Once "fide „, allein" turns up in a line below, reproduce that line and those after it exactly, stopping after the line with "2010-11-21 12:35:39"; leave pictures out.

Dataset entries
——

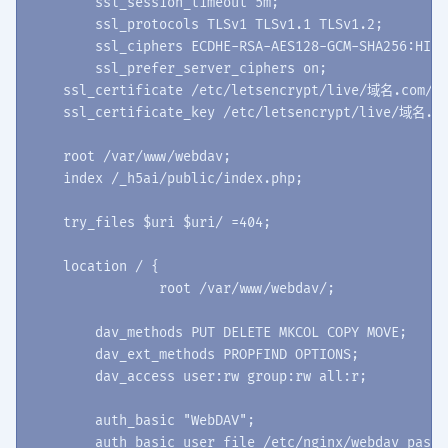
	ssl_session_timeout 5m;

	ssl_protocols TLSv1 TLSv1.1 TLSv1.2;

	ssl_ciphers ECDHE-RSA-AES128-GCM-SHA256:HIGH:!aNULL:!MD5:!RC4:!DHE;

	ssl_prefer_server_ciphers on;

    ssl_certificate /etc/letsencrypt/live/域名.com/fu
    ssl_certificate_key /etc/letsencrypt/live/域名.co
    root /var/www/webdav;

    index /_h5ai/public/index.php;

    try_files $uri $uri/ =404;

    location / {

		root /var/www/webdav/;

        dav_methods PUT DELETE MKCOL COPY MOVE;

        dav_ext_methods PROPFIND OPTIONS;

        dav_access user:rw group:rw all:r;

        auth_basic "WebDAV";

        auth_basic_user_file /etc/nginx/webdav_passwd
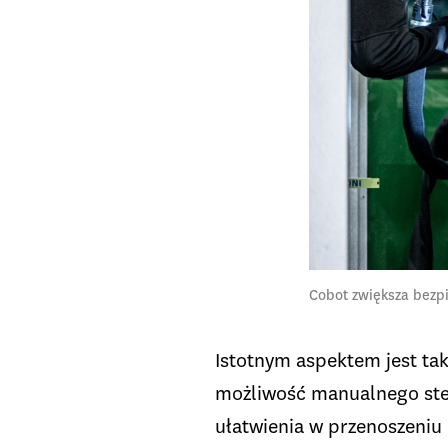
Cobot zwiększa bezp
Istotnym aspektem jest tak
możliwość manualnego ster
ułatwienia w przenoszeniu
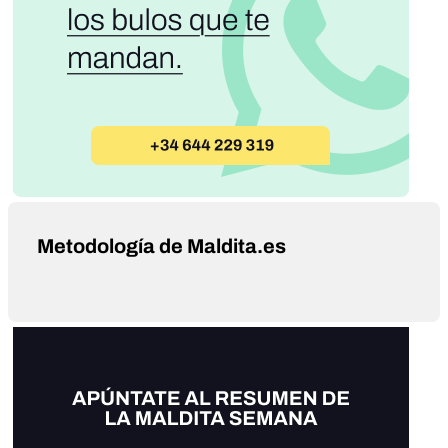
Metodología de Maldita.es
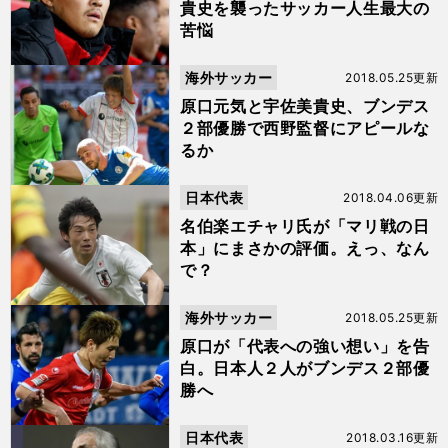
貴史を襲ったサッカー人生最大の
苦悩
海外サッカー
2018.05.25更新
原口元気と宇佐美貴史、ブンデス
２部優勝で西野監督にアピールな
るか
日本代表
2018.04.06更新
名伯楽エチャリ氏が「マリ戦の日
本」にまさかの評価。えっ、なん
で？
海外サッカー
2018.05.25更新
原口が「代表への強い想い」を告
白。日本人２人がブンデス２部優
勝へ
日本代表
2018.03.16更新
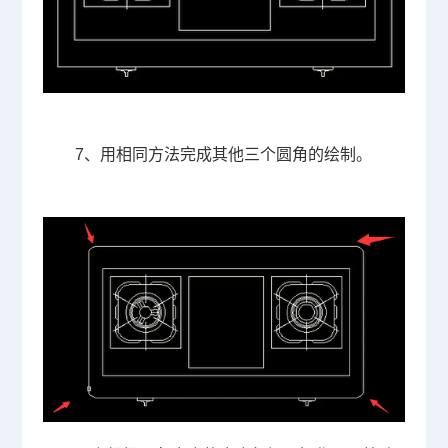
7
、用相同方法完成其他三个圆角的绘制。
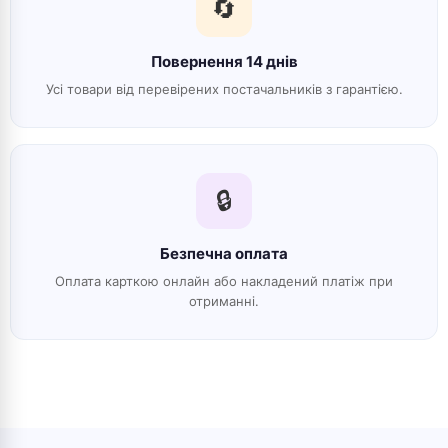
🔄
Повернення 14 днів
Усі товари від перевірених постачальників з гарантією.
🔒
Безпечна оплата
Оплата карткою онлайн або накладений платіж при
отриманні.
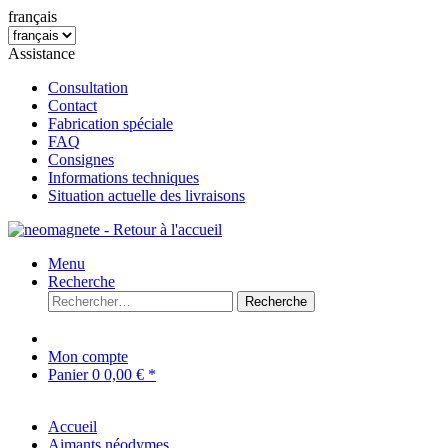
français
Assistance
Consultation
Contact
Fabrication spéciale
FAQ
Consignes
Informations techniques
Situation actuelle des livraisons
Menu
Recherche
Recherche
Mon compte
Panier
0
0,00 € *
Accueil
Aimants néodymes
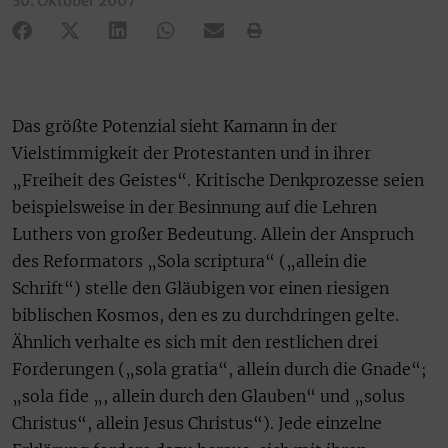
30. Oktober 2007
Das größte Potenzial sieht Kamann in der
Vielstimmigkeit der Protestanten und in ihrer
„Freiheit des Geistes“. Kritische Denkprozesse seien
beispielsweise in der Besinnung auf die Lehren
Luthers von großer Bedeutung. Allein der Anspruch
des Reformators „Sola scriptura“ („allein die
Schrift“) stelle den Gläubigen vor einen riesigen
biblischen Kosmos, den es zu durchdringen gelte.
Ähnlich verhalte es sich mit den restlichen drei
Forderungen („sola gratia“, allein durch die Gnade“;
„sola fide „, allein durch den Glauben“ und „solus
Christus“, allein Jesus Christus“). Jede einzelne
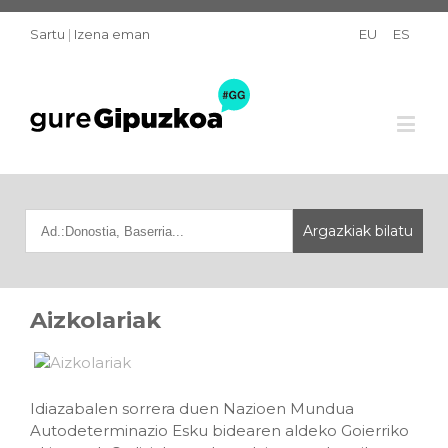
Sartu
|
Izena eman
EU
ES
Aizkolariak
Idiazabalen sorrera duen Nazioen Mundua
Autodeterminazio Esku bidearen aldeko Goierriko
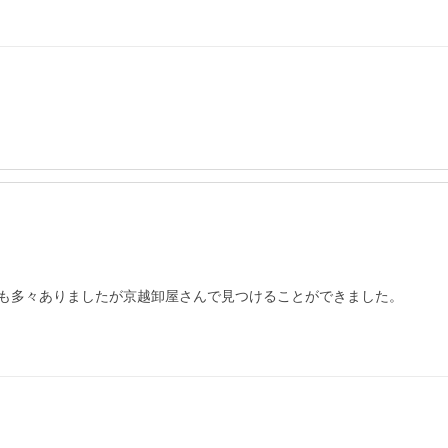
とも多々ありましたが京越卸屋さんで見つけることができました。
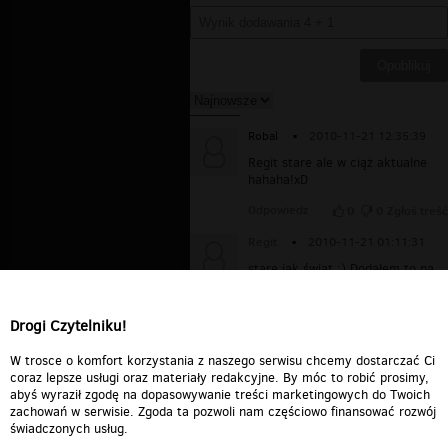
Robal
▪
2010-11-21 12:35:39
Regit stare ale w ciąż aktualne
hahaha!xD
Odpowiedz
0
0
Zgłoś treść
Regit
▪
2010-11-21 01:11:31
stare jak świat :) Dodałem to na
patrza jakieś 4 lata temu xD a bóg
jeden wie ile to jeszcze ma lat
wiecej.
Drogi Czytelniku!
Odpowiedz
0
0
Zgłoś treść
W trosce o komfort korzystania z naszego serwisu chcemy dostarczać Ci
coraz lepsze usługi oraz materiały redakcyjne. By móc to robić prosimy,
abyś wyraził zgodę na dopasowywanie treści marketingowych do Twoich
zachowań w serwisie. Zgoda ta pozwoli nam częściowo finansować rozwój
świadczonych usług.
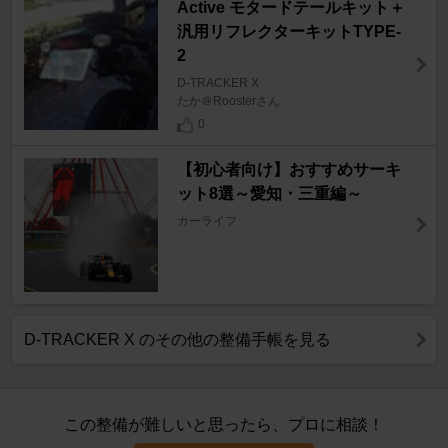
Active モタードテールキット＋
汎用リフレクターキットTYPE-
2
D-TRACKER X
たか＠Roosterさん
0
【初心者向け】おすすめサーキ
ット8選～愛知・三重編～
カーライフ
D-TRACKER X のその他の整備手帳を見る
この整備が難しいと思ったら、プロに相談！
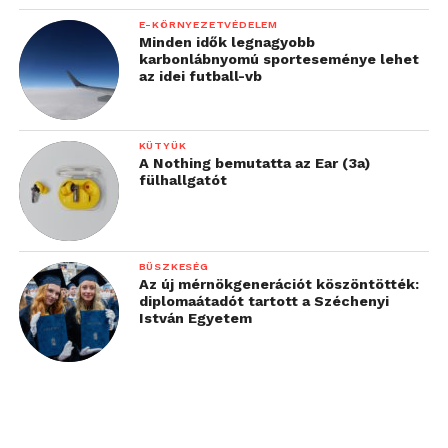
E-KÖRNYEZETVÉDELEM
Minden idők legnagyobb
karbonlábnyomú sporteseménye lehet
az idei futball-vb
KÜTYÜK
A Nothing bemutatta az Ear (3a)
fülhallgatót
BÜSZKESÉG
Az új mérnökgenerációt köszöntötték:
diplomaátadót tartott a Széchenyi
István Egyetem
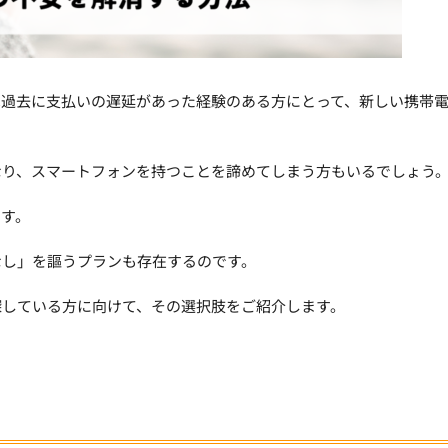
は過去に支払いの遅延があった経験のある方にとって、新しい携帯
。
なり、スマートフォンを持つことを諦めてしまう方もいるでしょう
す。
なし」を謳うプランも存在するのです。
探している方に向けて、その選択肢をご紹介します。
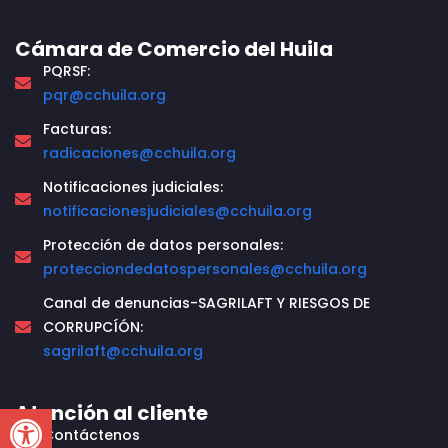
Cámara de Comercio del Huila
PQRSF:
pqr@cchuila.org
Facturas:
radicaciones@cchuila.org
Notificaciones judiciales:
notificacionesjudiciales@cchuila.org
Protección de datos personales:
protecciondedatospersonales@cchuila.org
Canal de denuncias-SAGRILAFT Y RIESGOS DE
CORRUPCÍÓN:
sagrilaft@cchuila.org
Open toolbar
Atención al cliente
Contáctenos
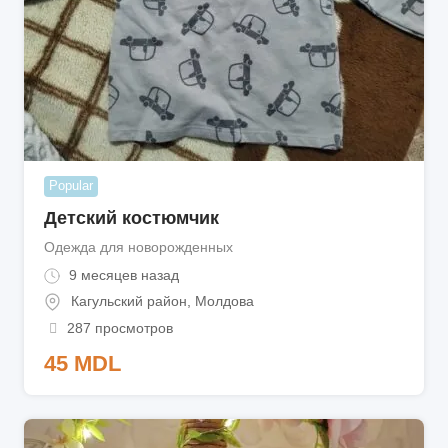
Popular
Детский костюмчик
Одежда для новорожденных
9 месяцев назад
Кагульский район
,
Молдова
287 просмотров
45
MDL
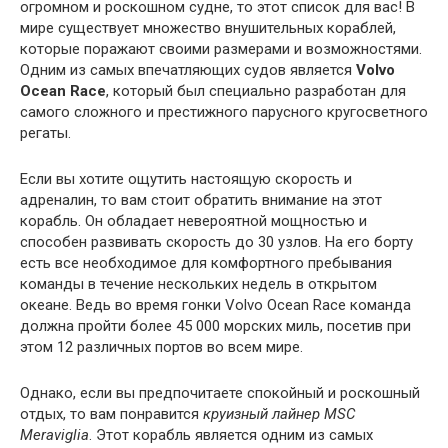
огромном и роскошном судне, то этот список для вас! В
мире существует множество внушительных кораблей,
которые поражают своими размерами и возможностями.
Одним из самых впечатляющих судов является
Volvo
Ocean Race
, который был специально разработан для
самого сложного и престижного парусного кругосветного
регаты.
Если вы хотите ощутить настоящую скорость и
адреналин, то вам стоит обратить внимание на этот
корабль. Он обладает невероятной мощностью и
способен развивать скорость до 30 узлов. На его борту
есть все необходимое для комфортного пребывания
команды в течение нескольких недель в открытом
океане. Ведь во время гонки Volvo Ocean Race команда
должна пройти более 45 000 морских миль, посетив при
этом 12 различных портов во всем мире.
Однако, если вы предпочитаете спокойный и роскошный
отдых, то вам понравится
круизный лайнер MSC
Meraviglia
. Этот корабль является одним из самых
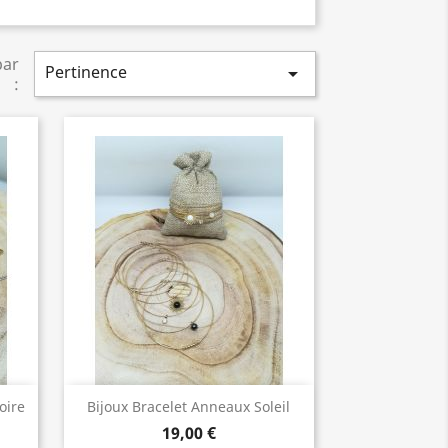
par
Pertinence

:
Bijoux de Qualité

oire
Bijoux Bracelet Anneaux Soleil
19,00 €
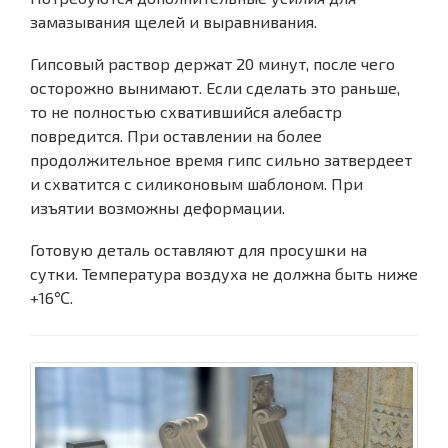
замазывания щелей и выравнивания.
Гипсовый раствор держат 20 минут, после чего
осторожно вынимают. Если сделать это раньше,
то не полностью схватившийся алебастр
повредится. При оставлении на более
продолжительное время гипс сильно затвердеет
и схватится с силиконовым шаблоном. При
изъятии возможны деформации.
Готовую деталь оставляют для просушки на
сутки. Температура воздуха не должна быть ниже
+16℃.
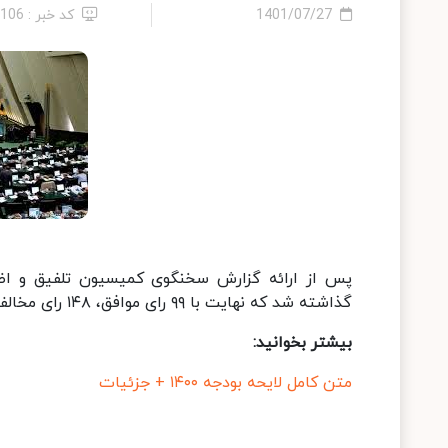
1401/07/27
کد خبر : 5106
پس از ارائه گزارش سخنگوی کمیسیون تلفیق و اظه
گذاشته شد که نهایت با ۹۹ رای موافق، ۱۴۸ رای مخالف و ۱۲ رای ممتنع از مجموع ٢۶١ نماینده حاضر به تصویب مجلس نرسید.
بیشتر بخوانید:
متن کامل لایحه بودجه ۱۴۰۰ + جزئیات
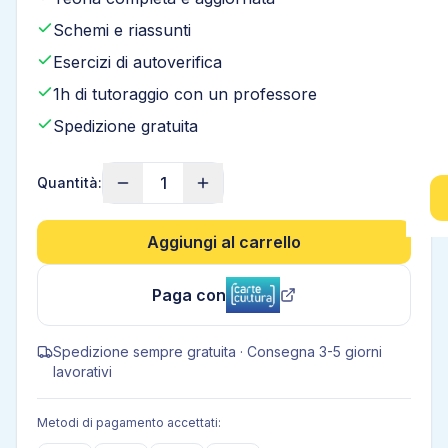
Schemi e riassunti
Esercizi di autoverifica
1h di tutoraggio con un professore
Spedizione gratuita
1
Quantità:
Aggiungi al carrello
Paga con
Spedizione sempre gratuita · Consegna 3-5 giorni
lavorativi
Metodi di pagamento accettati:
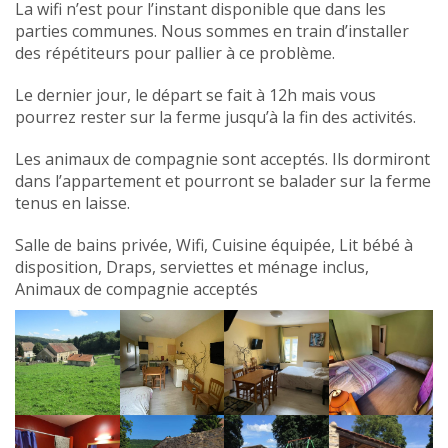
La wifi n’est pour l’instant disponible que dans les
parties communes. Nous sommes en train d’installer
des répétiteurs pour pallier à ce problème.
Le dernier jour, le départ se fait à 12h mais vous
pourrez rester sur la ferme jusqu’à la fin des activités.
Les animaux de compagnie sont acceptés. Ils dormiront
dans l’appartement et pourront se balader sur la ferme
tenus en laisse.
Salle de bains privée, Wifi, Cuisine équipée, Lit bébé à
disposition, Draps, serviettes et ménage inclus,
Animaux de compagnie acceptés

——

• _Output of the task_:
„sola fide „, allein durch den Glauben“ und „solus
Christus“, allein Jesus Christus“). Jede einzelne
Sartu
|
Izena eman
EU
ES
Aizkolariak
Idiazabalen sorrera duen Nazioen Mundua
Autodeterminazio Esku bidearen aldeko Goierriko
とも多々ありましたが京越卸屋さんで見つけることができました。
Robal
▪
2010-11-21 12:35:39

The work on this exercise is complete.